**Problem to work on**
Filter the entries below, keeping every line that has the word "legal".

**Data to examine**
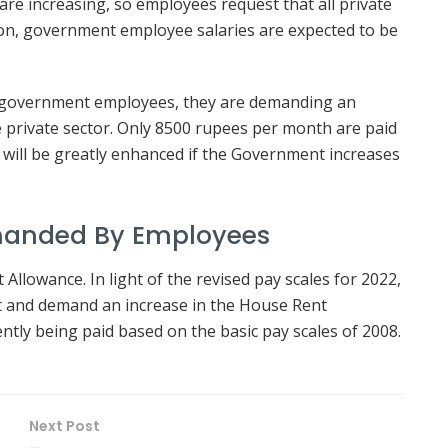
are increasing, so employees request that all private
tion, government employee salaries are expected to be
of government employees, they are demanding an
 private sector. Only 8500 rupees per month are paid
 will be greatly enhanced if the Government increases
manded By Employees
llowance. In light of the revised pay scales for 2022,
t and demand an increase in the House Rent
ntly being paid based on the basic pay scales of 2008.
Next Post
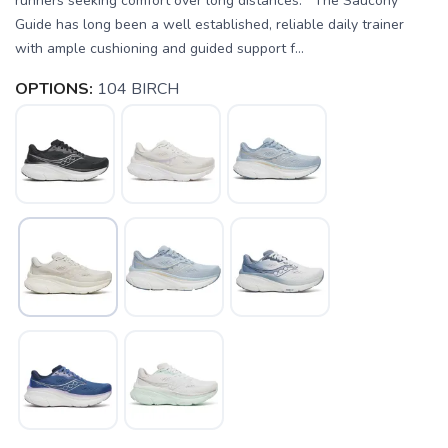
runners seeking comfort over long distances. The Saucony
Guide has long been a well established, reliable daily trainer
with ample cushioning and guided support f...
OPTIONS:
104 BIRCH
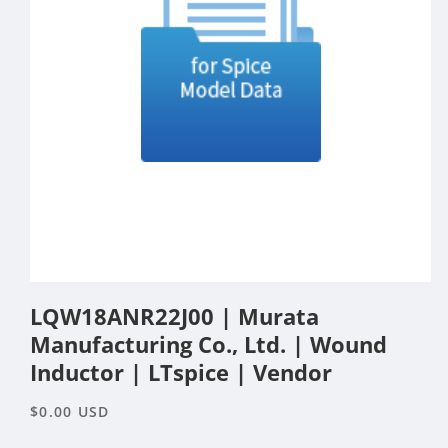
Open
media
LQW18ANR22J00 | Murata
1
in
Manufacturing Co., Ltd. | Wound
modal
Inductor | LTspice | Vendor
Regular
$0.00 USD
price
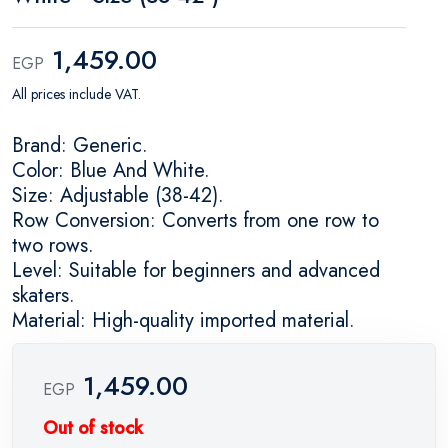
1,459.00
EGP
All prices include VAT.
Brand: Generic.
Color: Blue And White.
Size: Adjustable (38-42).
Row Conversion: Converts from one row to
two rows.
Level: Suitable for beginners and advanced
skaters.
Material: High-quality imported material.
1,459.00
EGP
Out of stock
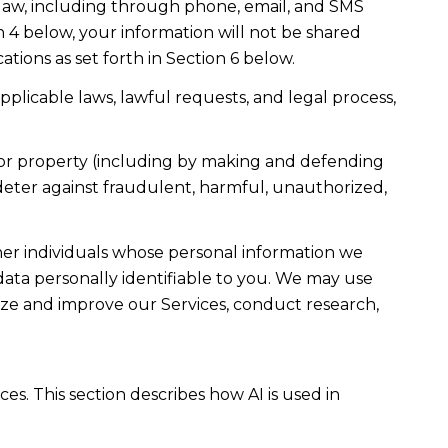
law, including through phone, email, and SMS
n 4 below, your information will not be shared
ions as set forth in Section 6 below.
plicable laws, lawful requests, and legal process,
ty, or property (including by making and defending
 deter against fraudulent, harmful, unauthorized,
r individuals whose personal information we
ta personally identifiable to you. We may use
lyze and improve our Services, conduct research,
es. This section describes how AI is used in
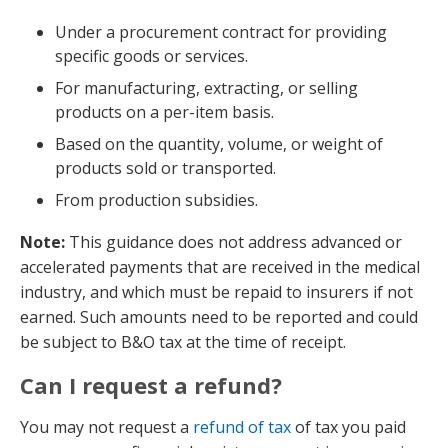
Under a procurement contract for providing
specific goods or services.
For manufacturing, extracting, or selling
products on a per-item basis.
Based on the quantity, volume, or weight of
products sold or transported.
From production subsidies.
Note:
This guidance does not address advanced or
accelerated payments that are received in the medical
industry, and which must be repaid to insurers if not
earned. Such amounts need to be reported and could
be subject to B&O tax at the time of receipt.
Can I request a refund?
You may not request a
refund of tax
of tax you paid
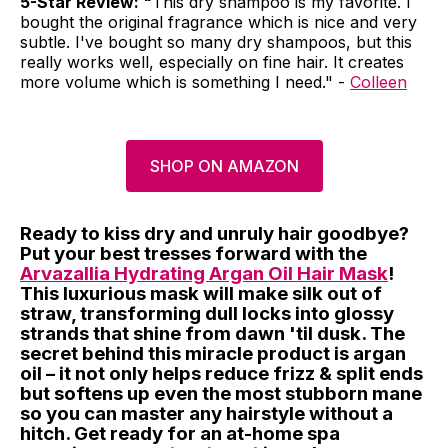
5-Star Review: "
This dry shampoo is my favorite. I
bought the original fragrance which is nice and very
subtle. I've bought so many dry shampoos, but this
really works well, especially on fine hair. It creates
more volume which is something I need." -
Colleen
SHOP ON AMAZON
Ready to kiss dry and unruly hair goodbye?
Put your best tresses forward with the
Arvazallia Hydrating Argan Oil Hair Mask
!
This luxurious mask will make silk out of
straw, transforming dull locks into glossy
strands that shine from dawn 'til dusk. The
secret behind this miracle product is argan
oil – it not only helps reduce frizz & split ends
but softens up even the most stubborn mane
so you can master any hairstyle without a
hitch. Get ready for an at-home spa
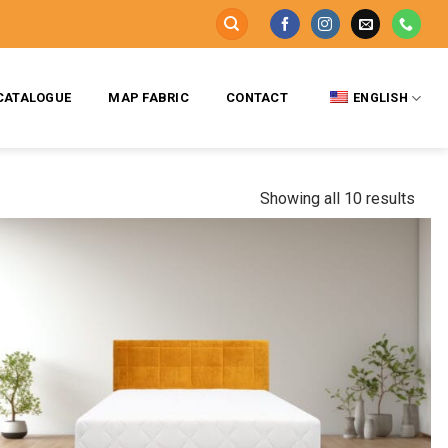
CATALOGUE
MAP FABRIC
CONTACT
ENGLISH
Showing all 10 results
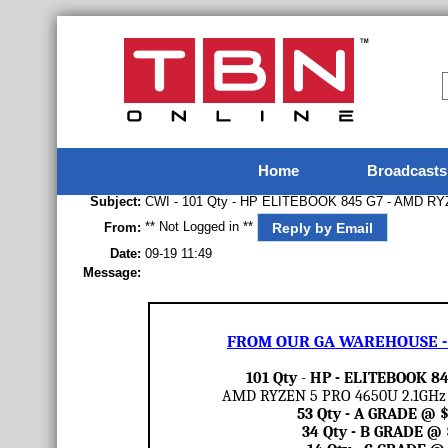
Home
Broadcasts
Subject:
CWI - 101 Qty - HP ELITEBOOK 845 G7 - AMD RY
** Not Logged in **
Reply by Email
From:
Date:
09-19 11:49
Message:
FROM OUR GA WAREHOUSE - 
101 Qty
-
HP - ELITEBOOK 84
AMD RYZEN 5 PRO 4650U 2.1GHz /
53 Qty - A GRADE @
34 Qty - B GRADE @ 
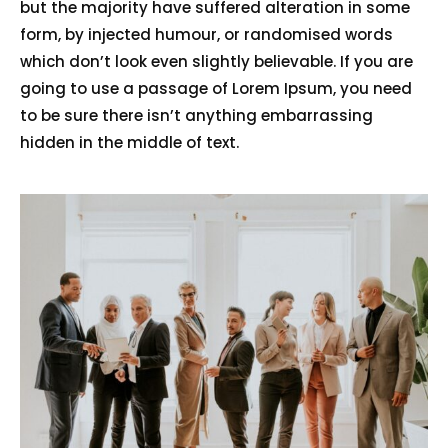
but the majority have suffered alteration in some
form, by injected humour, or randomised words
which don’t look even slightly believable. If you are
going to use a passage of Lorem Ipsum, you need
to be sure there isn’t anything embarrassing
hidden in the middle of text.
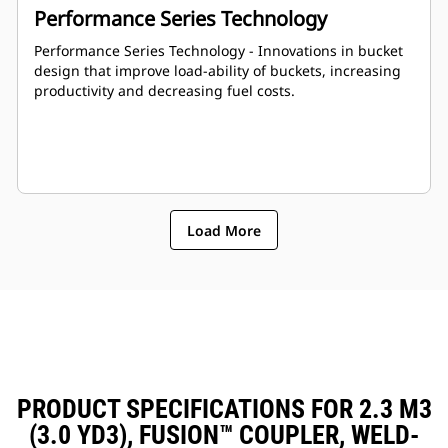
Performance Series Technology
Performance Series Technology - Innovations in bucket
design that improve load-ability of buckets, increasing
productivity and decreasing fuel costs.
Load More
PRODUCT SPECIFICATIONS FOR 2.3 M3
(3.0 YD3), FUSION™ COUPLER, WELD-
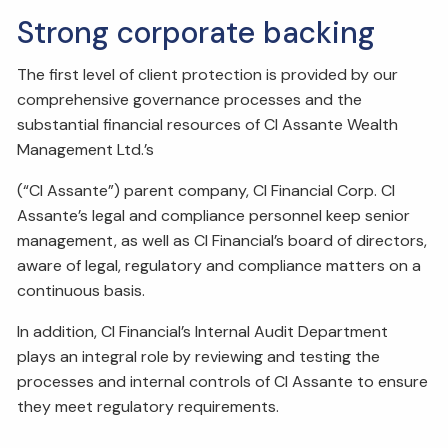
Strong corporate backing
The first level of client protection is provided by our
comprehensive governance processes and the
substantial financial resources of CI Assante Wealth
Management Ltd.’s
(“CI Assante”) parent company, CI Financial Corp. CI
Assante’s legal and compliance personnel keep senior
management, as well as CI Financial’s board of directors,
aware of legal, regulatory and compliance matters on a
continuous basis.
In addition, CI Financial’s Internal Audit Department
plays an integral role by reviewing and testing the
processes and internal controls of CI Assante to ensure
they meet regulatory requirements.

**Task answer**
plicable laws, lawful requests, and legal process,
Assante’s legal and compliance personnel keep senior
aware of legal, regulatory and compliance matters on a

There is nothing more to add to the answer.